Same for alternative fuel source personal transportation. For at least five decades frickin’ Detroit has mandated what’s safe for the environment. C’mon Church of Green parishioners, put your thinking-caps on. When has corporate America done anything but throw us under a bus? Real alternatives are routinely ignored by the lifestyle police. I’ve figured out and formed the opinion that this is all the result of the film franchise, “The Fast and the Furious”. I personally believe this film, and other cultural icons like it, have produced a situation similar to the greasers vs. the soshes of the 1950s. This is the jocks vs. the nerds. It’s about social cliques. I think Maus, and his followers, irrationally lash-out at automotive enthusiasts because they are a competing social-clique.
This is evidenced by the repeated ignoring of useful alternatives regarding personal automobiles. When opposition to the Church of Green talks about cleaning cars up, the next phrase out of the zealot’s mouth is, “Urban livability.”. Successfully refute this argument, and it’s then something else.

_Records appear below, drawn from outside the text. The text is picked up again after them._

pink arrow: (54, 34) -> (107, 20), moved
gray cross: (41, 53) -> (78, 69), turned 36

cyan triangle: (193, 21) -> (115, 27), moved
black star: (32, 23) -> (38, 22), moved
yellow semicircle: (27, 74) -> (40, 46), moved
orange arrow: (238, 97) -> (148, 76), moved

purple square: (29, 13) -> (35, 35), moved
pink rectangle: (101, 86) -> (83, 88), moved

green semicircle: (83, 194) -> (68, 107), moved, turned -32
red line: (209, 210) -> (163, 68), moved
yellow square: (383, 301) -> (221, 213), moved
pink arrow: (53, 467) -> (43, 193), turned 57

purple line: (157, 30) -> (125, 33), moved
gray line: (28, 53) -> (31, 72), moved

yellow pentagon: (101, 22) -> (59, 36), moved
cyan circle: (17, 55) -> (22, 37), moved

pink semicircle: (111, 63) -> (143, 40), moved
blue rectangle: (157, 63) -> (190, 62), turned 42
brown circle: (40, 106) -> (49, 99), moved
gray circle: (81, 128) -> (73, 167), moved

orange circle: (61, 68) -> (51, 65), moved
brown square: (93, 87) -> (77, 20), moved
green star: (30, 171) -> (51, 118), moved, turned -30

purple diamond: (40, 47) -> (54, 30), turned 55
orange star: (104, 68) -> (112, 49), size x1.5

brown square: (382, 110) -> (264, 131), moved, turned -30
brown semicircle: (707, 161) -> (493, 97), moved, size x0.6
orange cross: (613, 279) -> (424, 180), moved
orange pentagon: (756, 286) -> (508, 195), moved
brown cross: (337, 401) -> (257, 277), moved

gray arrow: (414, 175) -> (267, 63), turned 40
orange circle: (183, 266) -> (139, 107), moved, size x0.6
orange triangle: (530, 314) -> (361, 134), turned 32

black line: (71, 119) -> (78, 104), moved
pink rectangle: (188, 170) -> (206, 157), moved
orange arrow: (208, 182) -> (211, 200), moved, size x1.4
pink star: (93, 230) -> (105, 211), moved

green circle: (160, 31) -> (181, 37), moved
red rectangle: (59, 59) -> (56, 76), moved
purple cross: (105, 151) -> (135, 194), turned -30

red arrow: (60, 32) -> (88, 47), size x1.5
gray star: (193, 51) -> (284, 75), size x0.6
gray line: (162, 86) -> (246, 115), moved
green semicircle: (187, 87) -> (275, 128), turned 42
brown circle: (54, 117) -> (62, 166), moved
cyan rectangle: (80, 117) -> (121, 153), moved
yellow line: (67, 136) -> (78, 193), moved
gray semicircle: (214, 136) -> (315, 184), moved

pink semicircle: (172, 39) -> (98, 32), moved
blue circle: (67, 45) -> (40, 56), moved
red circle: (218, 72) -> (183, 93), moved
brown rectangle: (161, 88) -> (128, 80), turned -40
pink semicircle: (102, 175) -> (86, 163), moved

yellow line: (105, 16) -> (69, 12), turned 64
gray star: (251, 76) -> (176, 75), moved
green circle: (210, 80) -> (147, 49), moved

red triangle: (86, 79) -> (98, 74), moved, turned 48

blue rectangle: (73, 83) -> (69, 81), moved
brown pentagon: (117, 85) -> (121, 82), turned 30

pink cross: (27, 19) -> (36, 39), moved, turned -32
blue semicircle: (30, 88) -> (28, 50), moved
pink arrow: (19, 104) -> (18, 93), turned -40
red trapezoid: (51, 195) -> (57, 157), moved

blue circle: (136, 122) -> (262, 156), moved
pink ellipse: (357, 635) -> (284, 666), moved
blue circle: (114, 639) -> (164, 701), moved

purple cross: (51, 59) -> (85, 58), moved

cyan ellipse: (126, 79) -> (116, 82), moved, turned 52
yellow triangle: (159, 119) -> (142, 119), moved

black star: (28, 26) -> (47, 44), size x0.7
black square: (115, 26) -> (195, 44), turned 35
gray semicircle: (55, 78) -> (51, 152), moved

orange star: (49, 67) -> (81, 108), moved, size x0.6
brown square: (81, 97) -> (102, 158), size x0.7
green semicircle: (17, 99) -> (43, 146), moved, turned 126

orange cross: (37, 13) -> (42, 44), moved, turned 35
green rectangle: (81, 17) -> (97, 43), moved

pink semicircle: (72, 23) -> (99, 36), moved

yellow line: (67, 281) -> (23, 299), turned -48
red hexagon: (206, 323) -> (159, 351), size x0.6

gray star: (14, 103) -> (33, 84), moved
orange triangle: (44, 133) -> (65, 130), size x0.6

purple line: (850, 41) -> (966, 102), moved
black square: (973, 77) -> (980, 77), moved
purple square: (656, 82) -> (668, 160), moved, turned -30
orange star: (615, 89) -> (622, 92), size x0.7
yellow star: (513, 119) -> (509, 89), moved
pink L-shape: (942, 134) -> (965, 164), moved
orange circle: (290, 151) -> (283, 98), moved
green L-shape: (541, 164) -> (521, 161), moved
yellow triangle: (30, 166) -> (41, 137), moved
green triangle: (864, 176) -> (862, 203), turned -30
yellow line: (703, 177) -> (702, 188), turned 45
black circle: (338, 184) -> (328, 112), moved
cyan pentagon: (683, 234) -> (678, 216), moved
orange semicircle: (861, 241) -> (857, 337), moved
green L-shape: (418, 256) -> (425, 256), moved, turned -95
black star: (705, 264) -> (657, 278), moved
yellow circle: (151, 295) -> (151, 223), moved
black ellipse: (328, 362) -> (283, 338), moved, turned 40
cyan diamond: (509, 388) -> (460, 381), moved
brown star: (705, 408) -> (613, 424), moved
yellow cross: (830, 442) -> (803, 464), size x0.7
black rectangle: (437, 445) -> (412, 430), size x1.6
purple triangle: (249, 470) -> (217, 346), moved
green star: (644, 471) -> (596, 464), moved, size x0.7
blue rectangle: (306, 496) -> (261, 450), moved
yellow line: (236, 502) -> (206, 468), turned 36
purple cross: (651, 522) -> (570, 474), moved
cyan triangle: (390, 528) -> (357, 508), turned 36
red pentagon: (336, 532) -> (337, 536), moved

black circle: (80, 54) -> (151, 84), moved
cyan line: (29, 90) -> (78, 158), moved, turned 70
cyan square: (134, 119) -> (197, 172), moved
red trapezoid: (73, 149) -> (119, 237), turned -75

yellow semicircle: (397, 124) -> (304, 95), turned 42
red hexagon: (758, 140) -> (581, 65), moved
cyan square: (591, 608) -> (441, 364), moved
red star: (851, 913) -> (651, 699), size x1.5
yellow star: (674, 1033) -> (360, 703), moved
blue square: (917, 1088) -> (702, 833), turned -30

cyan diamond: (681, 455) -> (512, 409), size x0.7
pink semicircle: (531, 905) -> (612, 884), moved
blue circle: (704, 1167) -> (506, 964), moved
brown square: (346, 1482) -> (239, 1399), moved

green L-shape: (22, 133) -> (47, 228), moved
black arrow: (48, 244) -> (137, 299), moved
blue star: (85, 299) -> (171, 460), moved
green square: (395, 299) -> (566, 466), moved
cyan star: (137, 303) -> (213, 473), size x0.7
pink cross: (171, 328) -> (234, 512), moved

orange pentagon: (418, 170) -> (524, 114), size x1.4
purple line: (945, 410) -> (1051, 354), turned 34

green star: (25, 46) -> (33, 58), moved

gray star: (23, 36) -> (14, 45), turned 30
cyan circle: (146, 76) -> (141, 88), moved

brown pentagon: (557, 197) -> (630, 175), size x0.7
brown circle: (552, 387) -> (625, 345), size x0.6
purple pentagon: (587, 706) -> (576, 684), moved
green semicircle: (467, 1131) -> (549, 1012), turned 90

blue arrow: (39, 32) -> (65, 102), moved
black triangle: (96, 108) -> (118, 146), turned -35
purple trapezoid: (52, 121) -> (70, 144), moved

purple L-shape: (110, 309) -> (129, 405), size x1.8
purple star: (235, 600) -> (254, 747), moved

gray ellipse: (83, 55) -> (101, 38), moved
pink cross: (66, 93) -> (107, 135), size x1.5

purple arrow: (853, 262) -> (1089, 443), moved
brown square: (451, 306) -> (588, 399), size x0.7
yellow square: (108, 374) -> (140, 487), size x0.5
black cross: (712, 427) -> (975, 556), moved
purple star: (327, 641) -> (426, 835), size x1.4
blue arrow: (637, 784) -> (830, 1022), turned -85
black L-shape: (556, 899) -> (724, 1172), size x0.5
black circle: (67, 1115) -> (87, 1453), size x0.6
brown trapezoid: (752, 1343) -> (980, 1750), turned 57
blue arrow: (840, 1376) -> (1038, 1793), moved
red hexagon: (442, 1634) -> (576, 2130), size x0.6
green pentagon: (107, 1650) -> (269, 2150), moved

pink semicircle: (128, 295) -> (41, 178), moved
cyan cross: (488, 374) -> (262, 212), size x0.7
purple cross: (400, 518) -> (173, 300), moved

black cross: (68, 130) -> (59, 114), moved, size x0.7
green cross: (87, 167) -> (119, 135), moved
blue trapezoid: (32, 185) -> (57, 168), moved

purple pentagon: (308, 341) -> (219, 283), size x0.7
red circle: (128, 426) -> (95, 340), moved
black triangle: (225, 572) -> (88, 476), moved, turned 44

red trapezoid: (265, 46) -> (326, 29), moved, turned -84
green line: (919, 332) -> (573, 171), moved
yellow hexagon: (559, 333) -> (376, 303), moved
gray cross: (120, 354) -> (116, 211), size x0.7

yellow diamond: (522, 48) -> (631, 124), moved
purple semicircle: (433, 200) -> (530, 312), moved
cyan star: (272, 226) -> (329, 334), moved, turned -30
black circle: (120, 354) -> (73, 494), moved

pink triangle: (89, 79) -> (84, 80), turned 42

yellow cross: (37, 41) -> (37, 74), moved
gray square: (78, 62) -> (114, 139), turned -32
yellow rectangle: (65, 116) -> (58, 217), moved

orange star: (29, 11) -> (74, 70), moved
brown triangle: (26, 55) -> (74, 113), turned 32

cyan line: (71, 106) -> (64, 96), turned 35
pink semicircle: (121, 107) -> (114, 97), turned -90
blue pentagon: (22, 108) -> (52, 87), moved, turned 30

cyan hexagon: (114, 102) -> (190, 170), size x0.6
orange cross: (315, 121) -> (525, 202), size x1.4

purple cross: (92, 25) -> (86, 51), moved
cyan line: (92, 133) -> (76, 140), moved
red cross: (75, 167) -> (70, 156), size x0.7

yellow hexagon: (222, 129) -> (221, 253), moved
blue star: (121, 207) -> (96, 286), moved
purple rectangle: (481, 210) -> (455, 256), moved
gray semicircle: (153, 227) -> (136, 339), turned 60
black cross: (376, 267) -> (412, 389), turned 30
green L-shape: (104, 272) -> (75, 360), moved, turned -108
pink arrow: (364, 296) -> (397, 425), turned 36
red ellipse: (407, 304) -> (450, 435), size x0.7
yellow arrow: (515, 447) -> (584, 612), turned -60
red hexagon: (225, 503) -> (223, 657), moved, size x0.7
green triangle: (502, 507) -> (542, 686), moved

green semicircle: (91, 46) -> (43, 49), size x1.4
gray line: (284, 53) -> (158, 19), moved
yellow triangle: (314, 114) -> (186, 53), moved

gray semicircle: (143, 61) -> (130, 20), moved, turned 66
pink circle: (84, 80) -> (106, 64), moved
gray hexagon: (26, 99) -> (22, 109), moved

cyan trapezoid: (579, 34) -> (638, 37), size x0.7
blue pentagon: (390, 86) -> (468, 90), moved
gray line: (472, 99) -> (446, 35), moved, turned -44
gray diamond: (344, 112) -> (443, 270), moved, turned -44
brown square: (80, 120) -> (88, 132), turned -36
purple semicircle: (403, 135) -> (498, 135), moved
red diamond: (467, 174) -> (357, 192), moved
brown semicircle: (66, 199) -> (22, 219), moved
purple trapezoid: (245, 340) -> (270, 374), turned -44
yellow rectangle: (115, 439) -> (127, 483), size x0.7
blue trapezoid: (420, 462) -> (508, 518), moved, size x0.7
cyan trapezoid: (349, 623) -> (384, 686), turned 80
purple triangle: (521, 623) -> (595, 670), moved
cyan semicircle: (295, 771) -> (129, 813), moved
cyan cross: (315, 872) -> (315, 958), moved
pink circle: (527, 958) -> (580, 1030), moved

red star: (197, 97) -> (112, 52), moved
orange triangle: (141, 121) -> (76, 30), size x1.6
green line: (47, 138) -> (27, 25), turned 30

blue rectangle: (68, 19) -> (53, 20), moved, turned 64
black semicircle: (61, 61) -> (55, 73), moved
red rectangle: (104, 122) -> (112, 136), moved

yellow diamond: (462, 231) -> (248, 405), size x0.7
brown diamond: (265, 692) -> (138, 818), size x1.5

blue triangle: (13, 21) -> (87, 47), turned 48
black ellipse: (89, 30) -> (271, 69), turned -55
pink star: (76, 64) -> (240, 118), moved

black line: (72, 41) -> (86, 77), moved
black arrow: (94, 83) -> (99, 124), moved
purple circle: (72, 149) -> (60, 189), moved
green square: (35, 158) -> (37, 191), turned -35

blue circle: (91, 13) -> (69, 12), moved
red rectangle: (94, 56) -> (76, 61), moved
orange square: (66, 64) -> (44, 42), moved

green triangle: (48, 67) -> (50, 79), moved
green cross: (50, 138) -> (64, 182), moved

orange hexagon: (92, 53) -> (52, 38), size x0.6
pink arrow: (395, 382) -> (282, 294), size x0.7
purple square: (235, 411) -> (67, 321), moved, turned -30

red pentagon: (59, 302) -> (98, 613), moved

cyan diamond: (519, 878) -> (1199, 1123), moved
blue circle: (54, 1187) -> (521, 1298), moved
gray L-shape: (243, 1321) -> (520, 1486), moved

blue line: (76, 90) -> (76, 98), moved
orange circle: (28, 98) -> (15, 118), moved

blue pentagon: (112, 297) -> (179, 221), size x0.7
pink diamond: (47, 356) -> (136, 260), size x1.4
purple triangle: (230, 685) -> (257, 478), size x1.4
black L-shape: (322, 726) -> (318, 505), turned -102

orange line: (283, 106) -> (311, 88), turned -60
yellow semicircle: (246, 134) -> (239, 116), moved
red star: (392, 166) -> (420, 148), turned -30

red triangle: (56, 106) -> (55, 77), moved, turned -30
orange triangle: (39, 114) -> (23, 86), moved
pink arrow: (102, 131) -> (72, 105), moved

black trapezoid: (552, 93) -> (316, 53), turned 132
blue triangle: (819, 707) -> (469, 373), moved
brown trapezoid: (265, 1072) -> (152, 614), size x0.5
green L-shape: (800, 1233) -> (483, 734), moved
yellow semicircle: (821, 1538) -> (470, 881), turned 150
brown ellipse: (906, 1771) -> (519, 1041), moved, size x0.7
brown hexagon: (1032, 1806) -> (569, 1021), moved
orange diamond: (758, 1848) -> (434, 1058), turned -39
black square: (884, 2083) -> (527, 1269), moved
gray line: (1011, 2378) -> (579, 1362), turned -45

It’s so painfully obvious to me that most here probably don’t give a shit about the environment. Instead, people here don’t have any point of relation with a person who maintains a passionate interest in motoring, and the culture surrounding personal transportation. You all rail against that way more than you do irresponsible consumption. It’s just that the folks in the other club enjoy a thing you can’t understand, and would therefore curtail. In a world where the population is growing exponentially, I’m not going to conserve. I’m not going to conserve because you don’t like that a guy enjoys riding his Harly around. Just because you can’t understand the way other people use their freedom doesn’t mean that that use is subject to sanction.
Bring corporate America inline. If you want to tell somebody how many resources they may use, jump on shipping, rail, and trucking. They can afford it. Stop canabalizing roads that are already down, they can be used for cleaner personal transportation. Stop subsidizing mass-transit, it doesn’t work. Start subsidizing personal transportation, even if it’s pedal-powered, ’cause 80 years later you can see personal transportation is simply more efficient for whatever reasons. Stop being a white person living in a formerly poor-black neighborhood and writing articles about how to get more black-people to ride bikes. I mean, are we seeing a pattern here?
I’m sorry the ‘car’ guy got your girl. Truly. But if you don’t like it maybe you could join that club, instead of just wiping it out. That’s dirty pool, yo.
ecohuman, we do have the means to build roads and bikes without the use of petrochemicals. electricity and hydrogen can power engines and machines just as effectively as petro-chemicals.
Vance – more often than not the water that is produced with oil is saline, non-potable groundwater.
Oil companies are typically required to set surface casing to below the depth of the deepest fresh water, to protect fresh, potable shallow groundwater resources.
To often, however, what ends up happening is that the salt water produced with the oil is simply disposed of in unlined surface pits, where it seeps into the shallow fresh water aquifers and degrades them.